[Stored dataset items]

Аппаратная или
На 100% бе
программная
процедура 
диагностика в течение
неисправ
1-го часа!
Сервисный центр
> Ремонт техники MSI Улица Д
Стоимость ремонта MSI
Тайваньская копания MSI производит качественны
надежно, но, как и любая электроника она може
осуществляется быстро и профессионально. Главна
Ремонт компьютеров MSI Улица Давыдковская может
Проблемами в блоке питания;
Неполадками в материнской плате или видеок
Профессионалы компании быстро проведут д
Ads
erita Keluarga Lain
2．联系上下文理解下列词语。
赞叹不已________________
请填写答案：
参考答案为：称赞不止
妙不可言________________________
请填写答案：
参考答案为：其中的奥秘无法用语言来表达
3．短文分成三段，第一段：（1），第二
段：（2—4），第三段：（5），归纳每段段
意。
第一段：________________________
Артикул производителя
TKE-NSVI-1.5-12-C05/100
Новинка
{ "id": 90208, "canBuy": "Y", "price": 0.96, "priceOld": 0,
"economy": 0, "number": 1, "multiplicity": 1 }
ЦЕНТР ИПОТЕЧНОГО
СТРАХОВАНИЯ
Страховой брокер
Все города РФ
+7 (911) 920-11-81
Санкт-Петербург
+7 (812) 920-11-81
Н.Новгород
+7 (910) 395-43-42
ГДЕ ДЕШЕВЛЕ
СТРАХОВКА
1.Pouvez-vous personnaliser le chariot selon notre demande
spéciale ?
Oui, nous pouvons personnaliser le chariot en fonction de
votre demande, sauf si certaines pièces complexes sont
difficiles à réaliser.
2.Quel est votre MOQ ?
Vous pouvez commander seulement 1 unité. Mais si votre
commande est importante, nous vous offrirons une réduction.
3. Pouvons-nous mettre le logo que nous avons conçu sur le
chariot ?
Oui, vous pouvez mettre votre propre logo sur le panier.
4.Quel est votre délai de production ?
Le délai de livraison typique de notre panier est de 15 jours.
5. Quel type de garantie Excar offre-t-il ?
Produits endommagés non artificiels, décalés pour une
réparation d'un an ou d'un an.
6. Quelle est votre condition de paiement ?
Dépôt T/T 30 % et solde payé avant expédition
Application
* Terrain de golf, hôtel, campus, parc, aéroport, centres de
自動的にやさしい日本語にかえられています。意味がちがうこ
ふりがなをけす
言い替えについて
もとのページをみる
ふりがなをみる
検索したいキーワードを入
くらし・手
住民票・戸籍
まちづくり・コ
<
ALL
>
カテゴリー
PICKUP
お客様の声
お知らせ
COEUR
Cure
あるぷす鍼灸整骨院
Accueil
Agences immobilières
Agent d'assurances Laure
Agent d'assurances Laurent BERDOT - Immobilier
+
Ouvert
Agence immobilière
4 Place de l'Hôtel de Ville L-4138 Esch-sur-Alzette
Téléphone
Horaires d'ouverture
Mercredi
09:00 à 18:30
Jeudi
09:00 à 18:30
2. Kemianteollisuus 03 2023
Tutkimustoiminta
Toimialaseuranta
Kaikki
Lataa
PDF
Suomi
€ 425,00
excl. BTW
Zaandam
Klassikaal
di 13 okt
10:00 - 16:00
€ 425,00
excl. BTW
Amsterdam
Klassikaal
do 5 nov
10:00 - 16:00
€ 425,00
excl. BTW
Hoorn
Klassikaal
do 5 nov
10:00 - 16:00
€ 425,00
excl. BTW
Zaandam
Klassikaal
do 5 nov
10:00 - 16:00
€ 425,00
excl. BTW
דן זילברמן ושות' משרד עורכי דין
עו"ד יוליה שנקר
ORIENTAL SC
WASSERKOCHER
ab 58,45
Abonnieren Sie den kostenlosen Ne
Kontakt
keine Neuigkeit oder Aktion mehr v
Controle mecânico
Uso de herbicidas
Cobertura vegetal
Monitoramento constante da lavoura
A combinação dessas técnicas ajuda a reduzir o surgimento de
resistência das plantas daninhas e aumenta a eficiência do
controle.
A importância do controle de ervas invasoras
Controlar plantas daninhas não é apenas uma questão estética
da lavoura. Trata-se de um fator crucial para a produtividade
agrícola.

=== TASK TO CARRY OUT ===
Number of lines above containing "votre": state it and nothing else.

=== REPLY ===
6